Question

A point object is kept 10 cm away from one of the surfaces of a thick double convex lens of refractive index 1.5 and radii of curvature 10 cm and 8 cm . Determine Focal length.​

Answer 1

Solution :

As per the given data ,

• Image distance ( u) = - 10 cm
• Refractive index of the lens (μ) = 1.5
• R 1 = 10 cm
• R 2 = - 8 cm

Note : Distances are always measured from the optical center of the lens .

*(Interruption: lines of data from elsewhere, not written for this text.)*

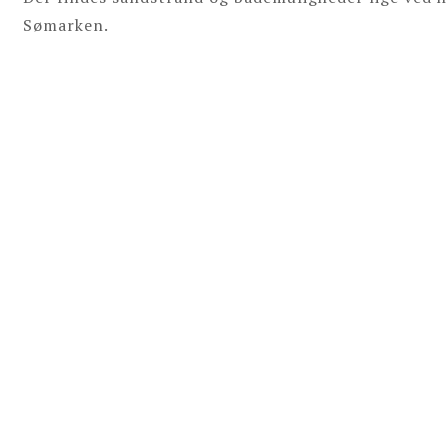
Sømarken.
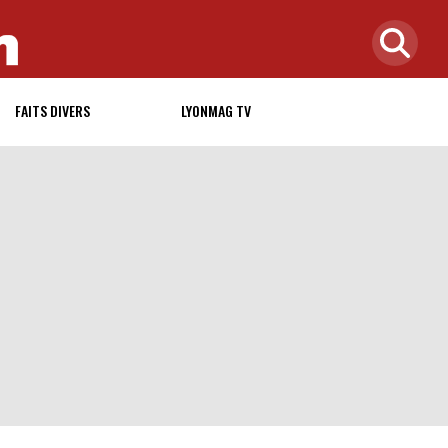
FAITS DIVERS
LYONMAG TV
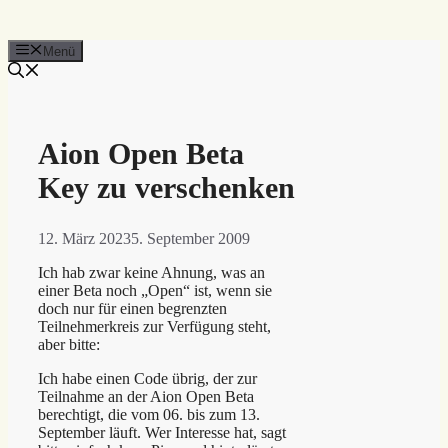
Menü
Aion Open Beta
Key zu verschenken
12. März 2023
5. September 2009
Ich hab zwar keine Ahnung, was an
einer Beta noch „Open“ ist, wenn sie
doch nur für einen begrenzten
Teilnehmerkreis zur Verfügung steht,
aber bitte:
Ich habe einen Code übrig, der zur
Teilnahme an der Aion Open Beta
berechtigt, die vom 06. bis zum 13.
September läuft. Wer Interesse hat, sagt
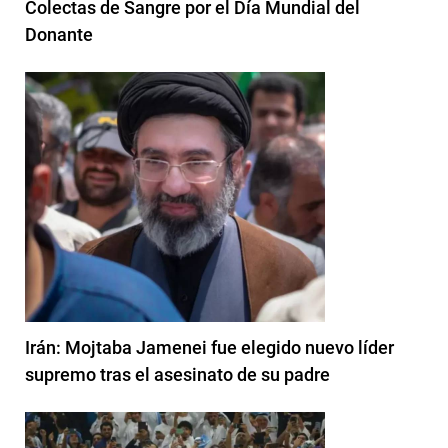
Colectas de Sangre por el Día Mundial del
Donante
Irán: Mojtaba Jamenei fue elegido nuevo líder
supremo tras el asesinato de su padre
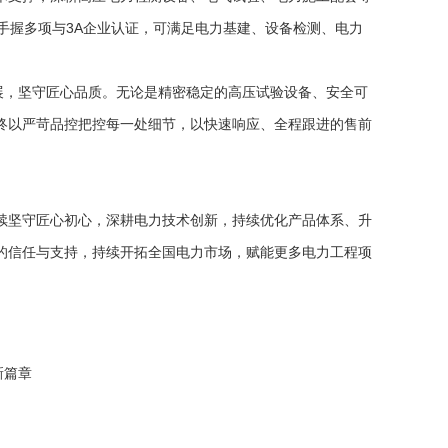
，手握多项与3A企业认证，可满足电力基建、设备检测、电力
展，坚守匠心品质。无论是精密稳定的高压试验设备、安全可
始终以严苛品控把控每一处细节，以快速响应、全程跟进的售前
续坚守匠心初心，深耕电力技术创新，持续优化产品体系、升
的信任与支持，持续开拓全国电力市场，赋能更多电力工程项
新篇章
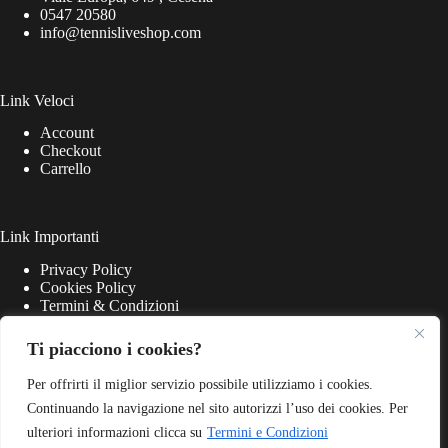
0547 20580
info@tennisliveshop.com
Link Veloci
Account
Checkout
Carrello
Link Importanti
Privacy Policy
Cookies Policy
Termini & Condizioni
Ti piacciono i cookies?
Per offrirti il miglior servizio possibile utilizziamo i cookies.
Continuando la navigazione nel sito autorizzi l’uso dei cookies. Per
ulteriori informazioni clicca su
Termini e Condizioni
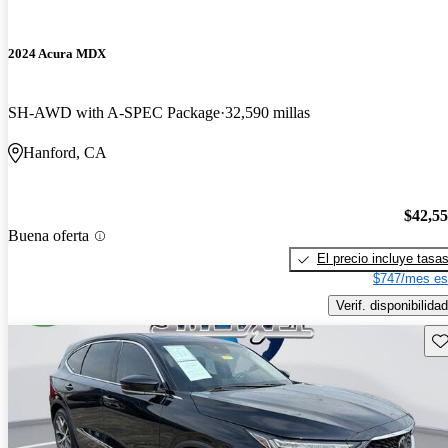
2024 Acura MDX
SH-AWD with A-SPEC Package
32,590 millas
Hanford, CA
$42,5
Buena oferta
El precio incluye tasa
$747/mes es
Verif. disponibilidad
Gu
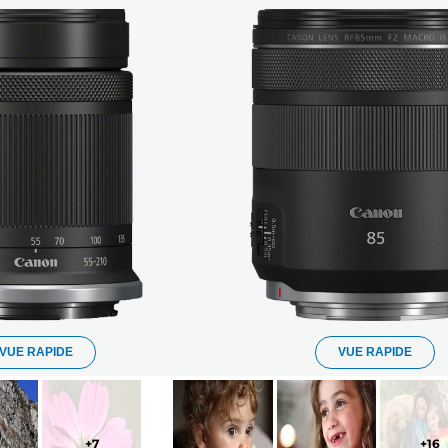
VUE RAPIDE
VUE RAPIDE
+
7
+
16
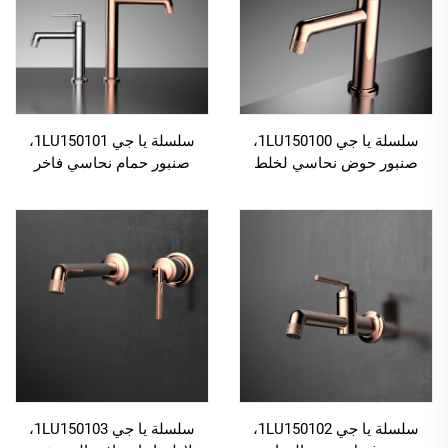
سلسلة يا جي 1LU150100،
سلسلة يا جي 1LU150101،
صنبور حوض نحاسي لخلط
صنبور حمام نحاسي فاخر
الماء البارد والساخن، مثبت
بفتحة واحدة مثبت على
على السطح بفتحة واحدة
السطح، مع خلاط ماء بارد
للاستخدام في الحمام، لون
وساخن، لون رمادي فضي
ذهبي وردي
سلسلة يا جي 1LU150102،
سلسلة يا جي 1LU150103،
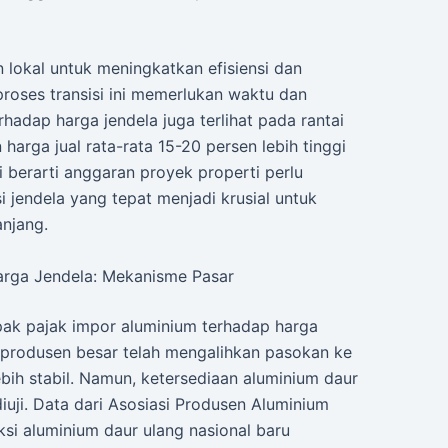
n lokal untuk meningkatkan efisiensi dan
roses transisi ini memerlukan waktu dan
hadap harga jendela juga terlihat pada rantai
harga jual rata-rata 15-20 persen lebih tinggi
 berarti anggaran proyek properti perlu
asi jendela yang tepat menjadi krusial untuk
njang.
rga Jendela: Mekanisme Pasar
k pajak impor aluminium terhadap harga
pa produsen besar telah mengalihkan pasokan ke
bih stabil. Namun, ketersediaan aluminium daur
diuji. Data dari Asosiasi Produsen Aluminium
si aluminium daur ulang nasional baru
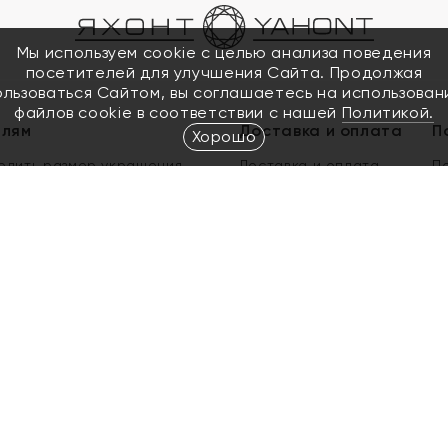
Мы используем cookie с целью анализа поведения
посетителей для улучшения Сайта. Продолжая
ользоваться Сайтом, вы соглашаетесь на использован
файлов cookie в соответствии с нашей
Политикой.
елям
Доставка и оплата
П
Хорошо
елить размер украшения
Доставка и оплата
П
п
обмен золота
ый подарочный сертификат
ользования Электронным
м сертификатом «Яхонт»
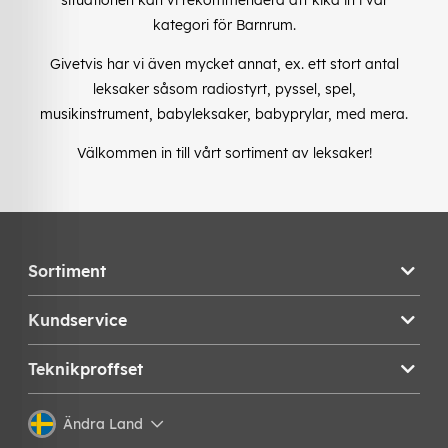
kategori för Barnrum.
Givetvis har vi även mycket annat, ex. ett stort antal
leksaker såsom radiostyrt, pyssel, spel,
musikinstrument, babyleksaker, babyprylar, med mera.
Välkommen in till vårt sortiment av leksaker!
Sortiment
Kundservice
Teknikproffset
Ändra Land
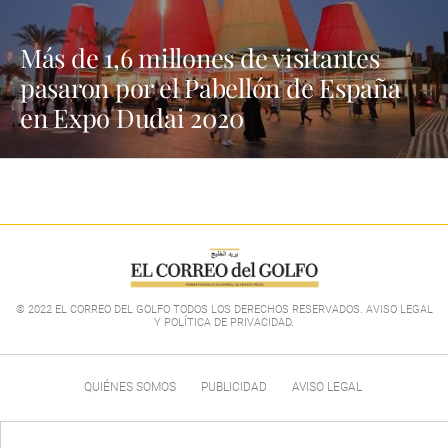
Más de 1,6 millones de visitantes
pasaron por el Pabellón de España
en Expo Dudai 2020
© 2022 EL CORREO DEL GOLFO TODOS LOS DERECHOS RESERVADOS. AVISO LEGAL
Y POLÍTICA DE PRIVACIDAD
.
QUIÉNES SOMOS
PUBLICIDAD
AVISO LEGAL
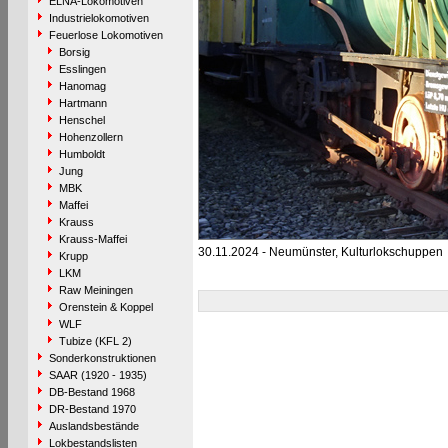
ELNA-Lokomotiven
Industrielokomotiven
Feuerlose Lokomotiven
Borsig
Esslingen
Hanomag
Hartmann
Henschel
Hohenzollern
Humboldt
Jung
MBK
Maffei
Krauss
Krauss-Maffei
30.11.2024 - Neumünster, Kulturlokschuppen
Krupp
LKM
Raw Meiningen
Orenstein & Koppel
WLF
Tubize (KFL 2)
Sonderkonstruktionen
SAAR (1920 - 1935)
DB-Bestand 1968
DR-Bestand 1970
Auslandsbestände
Lokbestandslisten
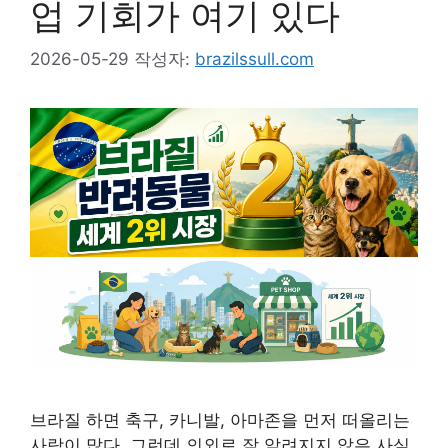
업 기회가 여기 있다
2026-05-29
작성자:
brazilssull.com
브라질 하면 축구, 카니발, 아마존을 먼저 떠올리는
사람이 많다. 그런데 의외로 잘 알려지지 않은 사실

By using the lens makers formula ,

$\leadsto\mathtt{\dfrac{1}{f} = (n-1) \bigg[ \dfrac{1}{R_1} - \dfrac{1}{R_2}\bigg] }$

$\leadsto\mathtt{\dfrac{1}{f} = (1.5-1) \bigg[ \dfrac{1}{10} + \dfrac{1}{8}\bigg]}$

$\leadsto\mathtt{\dfrac{1}{f} = 0.5 \bigg[ \dfrac{18}{80}\bigg]}$

$\leadsto\mathtt{\dfrac{1}{f} = 0.5 \times 0.225 }$

$\leadsto\mathtt{f = \dfrac{1}{0.1125} }$

$\leadsto\mathtt{f = 8.8 cm }$

The focal length of the object is 8.8 cm .

Additional information :

• The focal length of a convex lens is positive
• The focal length of a concave lens is negative

Lens formula,

• 1 / f = 1 / v - 1/ u

Magnification ,

• m = v / u